In December 1863, exactly a hundred fifty years ago, The Atlantic published a short story by Edward Everett Hale, the nephew of Edward Everett, the distinguished orator whose two-hour speech preceded Lincoln's two-minute masterpiece, the Gettysburg Address. The story proved immensely popular in the North.
Entitled "The Man Without a Country," it's the fictional story of Philip Nolan, an army lieutenant tried for treason as Aaron Burr's accomplice. (In fact, former Vice President Aaron Burr had been tried for treason in 1807 but acquitted.) The fictional story is more compelling for being presented as if it were fact, with references to specific dates, events, and documents. I read this patriotic story in middle school during the Vietnam Was and amidst the patriotic and antipatriotic passions of that day. What I didn't know then was that the story is a pro-Union allegory examining the conflicting themes of love of country and rejection of one's country that were being played out in the Civil War when it was published.
In the story, Nolan is asked during his trial if he had anything to say that would prove his loyalty to the United States. Shouting, he condemns the United States and declares, "I wish I may never hear of the United States again!" The courtroom is shocked, and the judge sentences him to "...never hear the name of the United States again."
Nolan spends the rest of his life on American naval warships, never again setting foot in the United States - his newspapers censored, books referencing the U.S. banned, and sailors prohibited from mentioning the United States in his presence.
While initially unrepentant, Nolan grows over the years more sad and more desirous of any word about his former country. "In one of the story's more poignant episodes," literary critic Randall Fuller writes, "the banished man takes his turn reading poetry to a gathering of sailors. Unwittingly, he selects the fifth canto of Sir Walter Scott's long poem "The Lay of the Last Minstrel." Nolan begins to recite "...without a thought of what was coming." He reads,
Breathes there a man, with soul so dead,
Who never to himself hath said...
This is my own, my native land!
Realizing how much he has lost, Nolan is unable to continue reading.
Later, he tells a young sailor to not make the mistake he made, but to remember his country and remember "...that you belong to her as you belong to your mother. Stand by her, boy, as you would stand by your mother...!"

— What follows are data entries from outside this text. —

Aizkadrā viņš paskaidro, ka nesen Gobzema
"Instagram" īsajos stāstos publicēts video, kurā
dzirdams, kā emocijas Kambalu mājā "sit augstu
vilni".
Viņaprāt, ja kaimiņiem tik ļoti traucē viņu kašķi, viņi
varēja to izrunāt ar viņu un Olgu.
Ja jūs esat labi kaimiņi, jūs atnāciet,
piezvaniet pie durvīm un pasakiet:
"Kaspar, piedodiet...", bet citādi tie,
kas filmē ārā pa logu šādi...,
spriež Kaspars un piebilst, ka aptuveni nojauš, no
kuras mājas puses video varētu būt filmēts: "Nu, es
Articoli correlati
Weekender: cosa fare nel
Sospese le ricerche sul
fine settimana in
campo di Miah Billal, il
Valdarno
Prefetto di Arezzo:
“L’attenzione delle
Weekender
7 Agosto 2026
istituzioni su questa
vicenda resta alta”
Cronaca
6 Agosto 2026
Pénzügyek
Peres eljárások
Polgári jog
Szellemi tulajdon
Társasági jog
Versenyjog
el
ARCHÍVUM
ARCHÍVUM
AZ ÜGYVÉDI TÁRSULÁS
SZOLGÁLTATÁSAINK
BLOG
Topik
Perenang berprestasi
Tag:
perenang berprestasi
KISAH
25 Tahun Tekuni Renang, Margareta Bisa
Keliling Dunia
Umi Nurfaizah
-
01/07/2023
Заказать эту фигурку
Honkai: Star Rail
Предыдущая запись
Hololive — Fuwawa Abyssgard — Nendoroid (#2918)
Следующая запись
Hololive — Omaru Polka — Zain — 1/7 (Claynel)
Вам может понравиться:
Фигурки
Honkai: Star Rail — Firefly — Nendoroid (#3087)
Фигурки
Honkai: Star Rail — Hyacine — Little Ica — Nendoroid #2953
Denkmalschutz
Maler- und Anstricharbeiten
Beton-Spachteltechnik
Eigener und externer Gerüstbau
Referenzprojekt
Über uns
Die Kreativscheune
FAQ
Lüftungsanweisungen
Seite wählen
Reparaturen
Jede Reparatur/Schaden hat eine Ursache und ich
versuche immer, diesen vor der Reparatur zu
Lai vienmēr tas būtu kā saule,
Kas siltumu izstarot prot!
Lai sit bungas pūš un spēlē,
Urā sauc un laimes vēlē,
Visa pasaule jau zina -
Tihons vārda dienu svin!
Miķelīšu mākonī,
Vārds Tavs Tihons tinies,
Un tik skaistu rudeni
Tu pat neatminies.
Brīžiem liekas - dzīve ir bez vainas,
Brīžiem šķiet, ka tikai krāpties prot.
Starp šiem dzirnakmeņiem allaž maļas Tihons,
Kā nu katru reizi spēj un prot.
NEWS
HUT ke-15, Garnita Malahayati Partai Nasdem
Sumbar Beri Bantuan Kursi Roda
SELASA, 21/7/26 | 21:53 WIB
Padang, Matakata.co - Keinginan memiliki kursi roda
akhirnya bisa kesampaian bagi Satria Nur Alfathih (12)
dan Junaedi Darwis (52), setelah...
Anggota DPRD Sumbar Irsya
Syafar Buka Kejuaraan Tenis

As he is dying, Nolan shows the story's narrator his private cabin, "a little shrine" of patriotism that includes an American flag draped around a portrait of George Washington. The narrator, knowing that Nolan is on his death bed, tells him "...everything [he] could think that would show the grandeur of his country and its prosperity." And because the narrator can't bring himself to tell him about the Civil War then underway, Nolan, not knowing about the "infernal rebellion," dies contented.